- **WORKING DATA**
****************

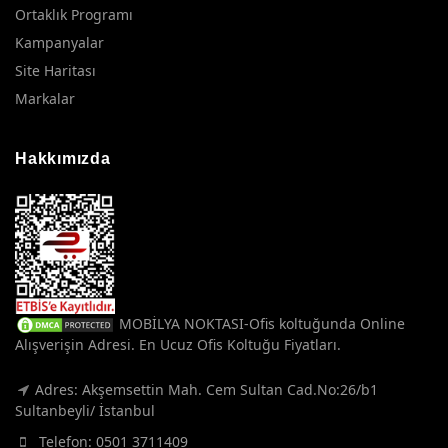
Ortaklık Programı
Kampanyalar
Site Haritası
Markalar
Hakkımızda
MOBİLYA NOKTASI-Ofis koltuğunda Online
Alışverişin Adresi. En Ucuz Ofis Koltuğu Fiyatları.
Adres: Akşemsettin Mah. Cem Sultan Cad.No:26/b1
Sultanbeyli/ İstanbul
Telefon:
0501 3711409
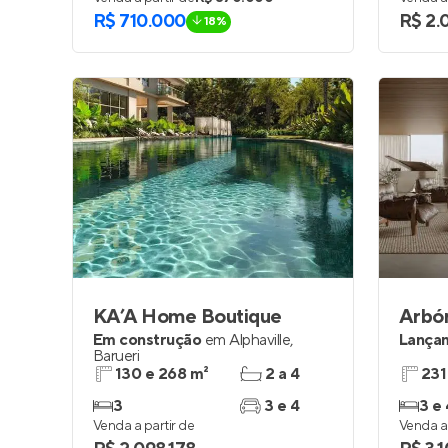
R$ 710.000
R$ 2.
18%
KA’A Home Boutique
Arbó
Em construção
em
Alphaville
,
Lança
Barueri
130 e 268 m²
2 a 4
231
3
3 e 4
3 e 
Venda a partir de
Venda a 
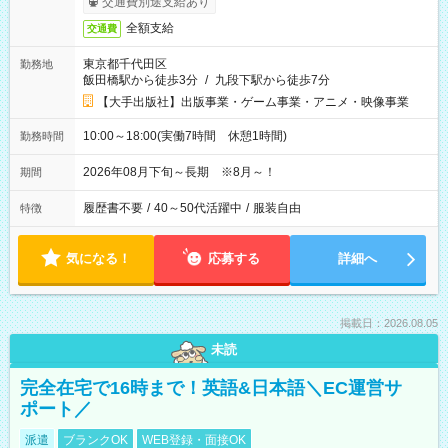
交通費別途支給あり
全額支給
交通費
東京都千代田区
勤務地
飯田橋駅から徒歩3分
/
九段下駅から徒歩7分
【大手出版社】出版事業・ゲーム事業・アニメ・映像事業
10:00～18:00(実働7時間 休憩1時間)
勤務時間
2026年08月下旬～長期 ※8月～！
期間
履歴書不要
/
40～50代活躍中
/
服装自由
特徴
気になる！
応募する
詳細へ
掲載日：2026.08.05
未読
完全在宅で16時まで！英語&日本語＼EC運営サ
ポート／
派遣
ブランクOK
WEB登録・面接OK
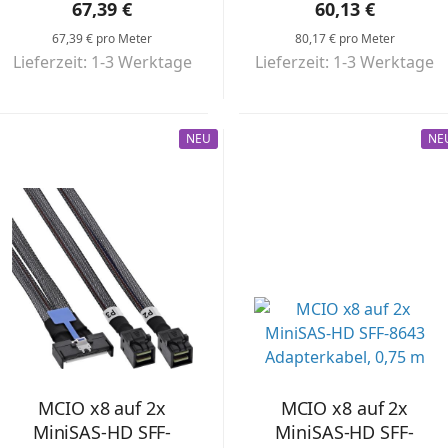
67,39 €
60,13 €
67,39 € pro Meter
80,17 € pro Meter
Lieferzeit: 1-3 Werktage
Lieferzeit: 1-3 Werktage
NEU
NE
MCIO x8 auf 2x
MCIO x8 auf 2x
MiniSAS-HD SFF-
MiniSAS-HD SFF-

****************

- **EXERCISE**
Would you retype all the material above exactly, apart from its pictures?

- **REPLY**
Ortaklık Programı
Kampanyalar
Site Haritası
Markalar
Hakkımızda
MOBİLYA NOKTASI-Ofis koltuğunda Online
Alışverişin Adresi. En Ucuz Ofis Koltuğu Fiyatları.
Adres: Akşemsettin Mah. Cem Sultan Cad.No:26/b1
Sultanbeyli/ İstanbul
Telefon:
0501 3711409
R$ 710.000
R$ 2.
18%
KA’A Home Boutique
Arbó
Em construção
em
Alphaville
,
Lança
Barueri
130 e 268 m²
2 a 4
231
3
3 e 4
3 e 
Venda a partir de
Venda a 
交通費別途支給あり
全額支給
交通費
東京都千代田区
勤務地
飯田橋駅から徒歩3分
/
九段下駅から徒歩7分
【大手出版社】出版事業・ゲーム事業・アニメ・映像事業
10:00～18:00(実働7時間 休憩1時間)
勤務時間
2026年08月下旬～長期 ※8月～！
期間
履歴書不要
/
40～50代活躍中
/
服装自由
特徴
気になる！
応募する
詳細へ
掲載日：2026.08.05
未読
完全在宅で16時まで！英語&日本語＼EC運営サ
ポート／
派遣
ブランクOK
WEB登録・面接OK
67,39 €
60,13 €
67,39 € pro Meter
80,17 € pro Meter
Lieferzeit: 1-3 Werktage
Lieferzeit: 1-3 Werktage
NEU
NE
MCIO x8 auf 2x
MCIO x8 auf 2x
MiniSAS-HD SFF-
MiniSAS-HD SFF-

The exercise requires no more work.